┌──

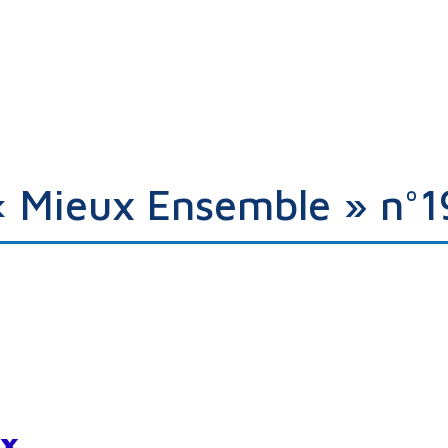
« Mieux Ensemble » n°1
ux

└──
┌──

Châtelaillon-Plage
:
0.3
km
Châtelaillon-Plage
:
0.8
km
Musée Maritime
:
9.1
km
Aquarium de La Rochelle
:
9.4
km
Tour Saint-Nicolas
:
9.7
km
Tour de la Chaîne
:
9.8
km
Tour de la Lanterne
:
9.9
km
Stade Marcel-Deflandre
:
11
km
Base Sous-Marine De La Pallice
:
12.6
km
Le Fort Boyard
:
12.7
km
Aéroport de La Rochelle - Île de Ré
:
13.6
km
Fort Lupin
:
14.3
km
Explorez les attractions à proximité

└──

Each line of the data that has the string "Rochelle" should be returned.

Aquarium de La Rochelle
Aéroport de La Rochelle - Île de Ré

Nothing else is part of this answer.